Sin embargo, a partir del Renacimiento y, sobre todo, de la modernidad temprana, la unidad religiosa de la cristiandad medieval comenzó a fracturarse con la Reforma protestante y los conflictos confesionales que dividieron Europa durante los siglos XVI y XVII. Al mismo tiempo, la consolidación de los Estados modernos fue debilitando la antigua idea de una comunidad cristiana universal. Sobre el sustrato heredado de la Edad Media, el término «Europa» reapareció entonces como una categoría política y cultural. La Ilustración y, posteriormente, las revoluciones liberales —de manera decisiva la Revolución francesa— terminaron de configurar una nueva conciencia secularizada basada en ideas de razón, progreso y ciudadanía.

Finalmente, en la época contemporánea, esa nueva noción de Europa se traduce en formas jurídicas y administrativas que cristalizan en la Unión Europea. La integración posterior a la Segunda Guerra Mundial se desarrolló como una construcción política gradual, basada en mecanismos de cooperación económica y de mercados, que fueron ampliándose hasta configurar estructuras supranacionales cada vez más complejas. Al mismo tiempo, la tensión entre herencia cristiana y secularización reapareció en los debates sobre la identidad europea durante la elaboración del Tratado Constitucional Europeo y, posteriormente, del Tratado de Lisboa. Su preámbulo terminó aludiendo de soslayo a la «herencia religiosa, cultural y humanista» de Europa.

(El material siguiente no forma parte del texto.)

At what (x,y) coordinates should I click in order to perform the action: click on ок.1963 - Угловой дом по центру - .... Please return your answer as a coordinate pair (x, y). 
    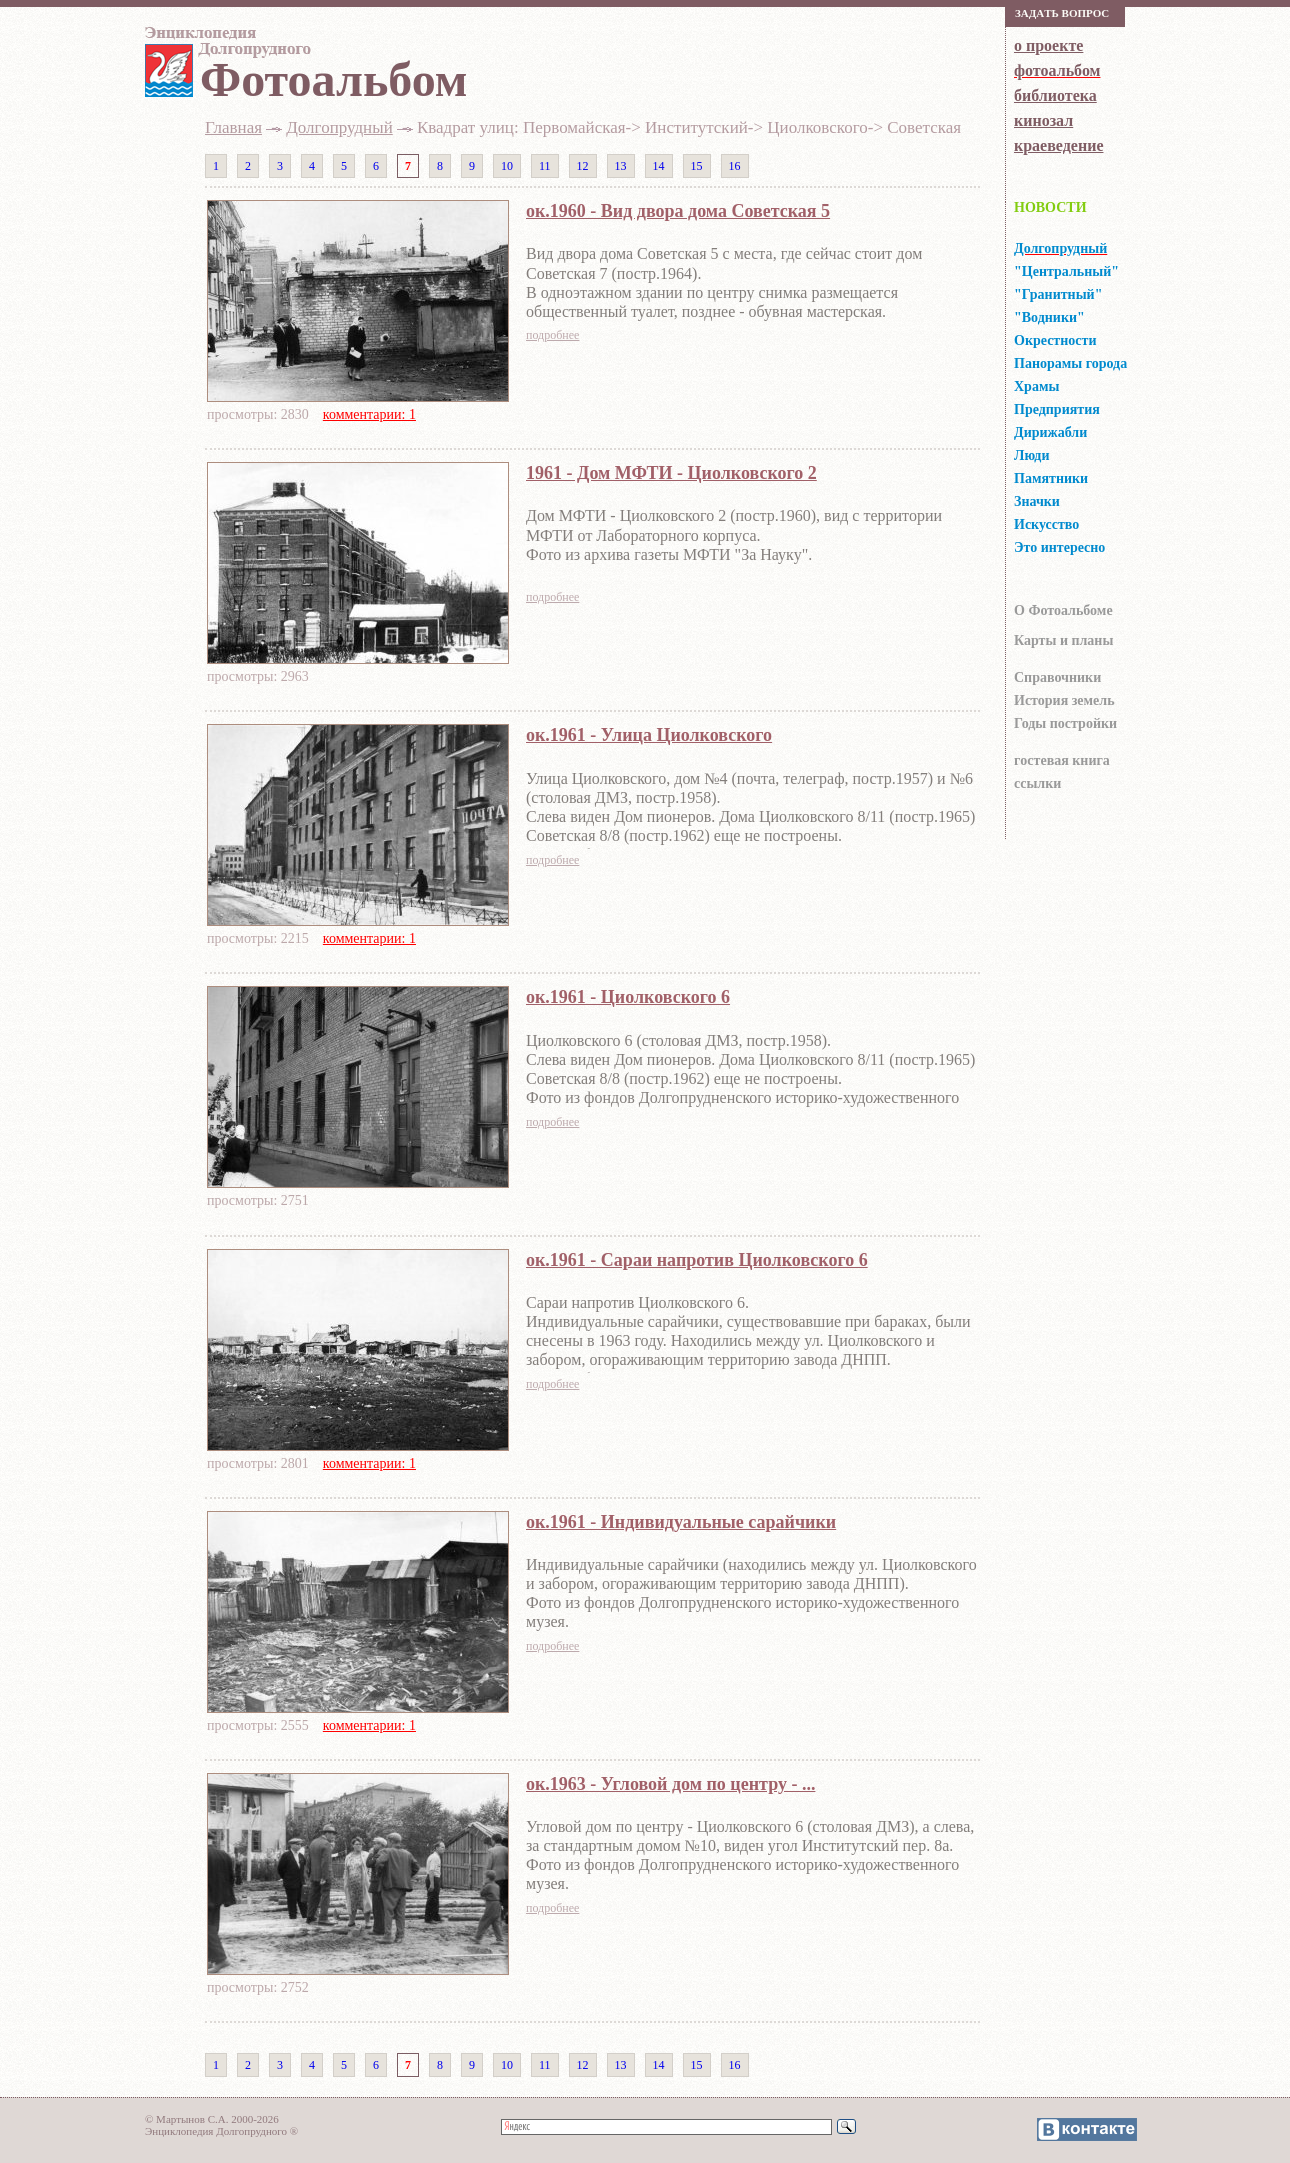
    Looking at the image, I should click on (670, 1784).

El nombre mítico llegado a lomos de un astado designa en nuestros días una construcción política, jurídica y administrativa que todavía debate el sentido último de su propia identidad.

UNA IDEA DE EUROPA

La dialéctica entre las distintas ideas de Europa se percibe en los albores de la modernidad. A finales del siglo XVIII, el romántico alemán Novalis escribió el breve ensayo La cristiandad o Europa (Ediciones Rialp, 2019). Ya desde el título, una vocal hace suyo el peso y la gravedad del pensamiento de un mundo que se resiste a morir frente a un orden nuevo que le desafía.

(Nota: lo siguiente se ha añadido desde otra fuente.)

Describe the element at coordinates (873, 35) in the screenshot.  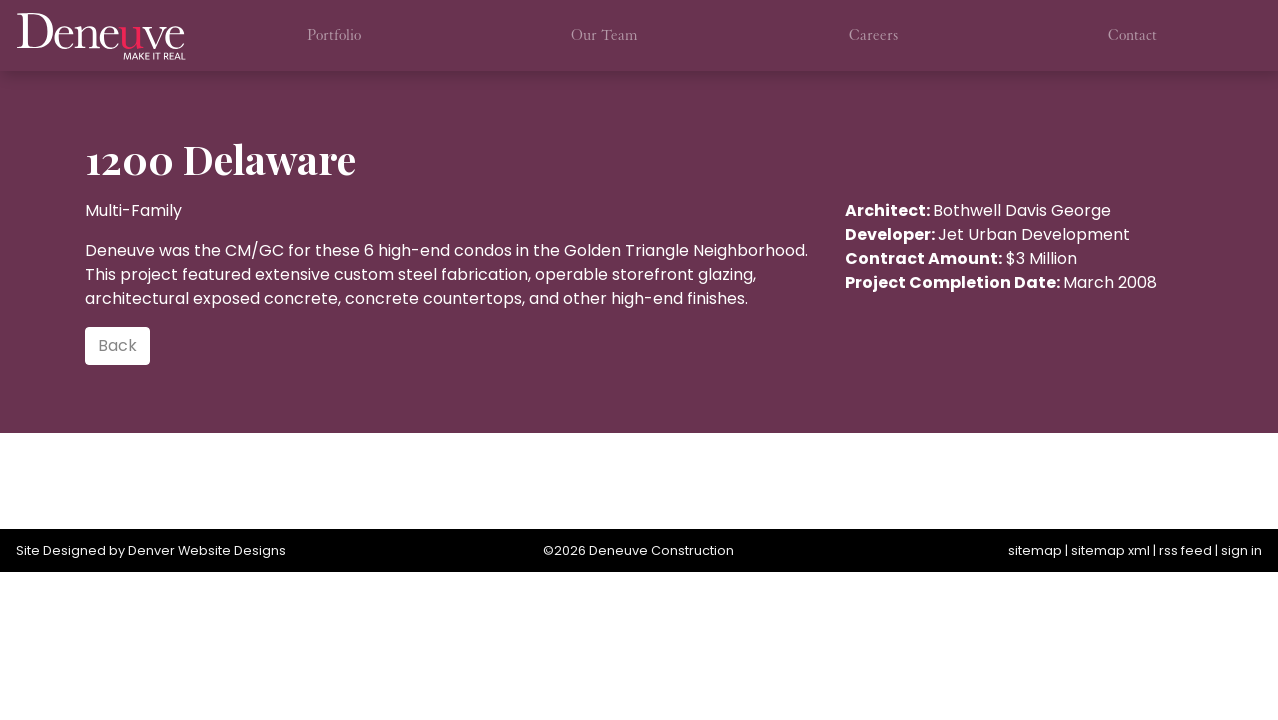
I see `Careers` at that location.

El joven Novalis es de los primeros autores modernos en detectar la crisis de identidad y el problema de la unidad política sin unidad espiritual. «Fueron tiempos hermosos, deslumbrantes, aquellos en los que Europa era una tierra cristiana», escribe el poeta. En la cristiandad medieval, lo político, lo religioso y lo cultural formaban un mismo horizonte de sentido en torno a una unidad simbólica: «Un poderoso interés comunitario enlazaba las más distantes provincias de este anchuroso reino espiritual». Novalis percibe que, a través de la disposición misma de las cosas —la arquitectura, el incienso, la música sacra o la poesía—, el misterio impregnaba la vida cotidiana y orientaba las almas hacia una realidad trascendente. Y, en este mundo en el que lo tangible se rozaba con la tradición y el pasado, se abrían celestiales puertas a lo espiritual.

Lo «político» resultaba benéfico y acorde con la naturaleza íntima del ser humano. En esta intuición, el bardo no rechaza el progreso material o intelectual, que considera ordenado al mismo fin: «la formidable altura que individuos excepcionales alcanzaron en todas las ramas del saber, ya fuese en la ciencia, la vida o el arte, y en el florecimiento ubicuo del comercio de las cosas terrenas». Lo decisivo para él era que ese desarrollo permaneciera todavía vinculado a un horizonte espiritual compartido.

Aquello que mantenía unido a Europa se quiebra con la Reforma y con la modernidad naciente. «Dividieron lo indivisible […] Y los hombres perdieron el respeto a su patria terrestre y empezaron a dedicar todas las fuerzas de su voluntad y su imaginación a mejorar su propio bienestar».

El también autor de Himnos a la noche escribe así en 1799, justo después de la Revolución francesa, con Europa fragmentada por guerras y nacionalismos, y advirtiendo que la Ilustración ha destruido algo espiritual sin ofrecer un verdadero reemplazo.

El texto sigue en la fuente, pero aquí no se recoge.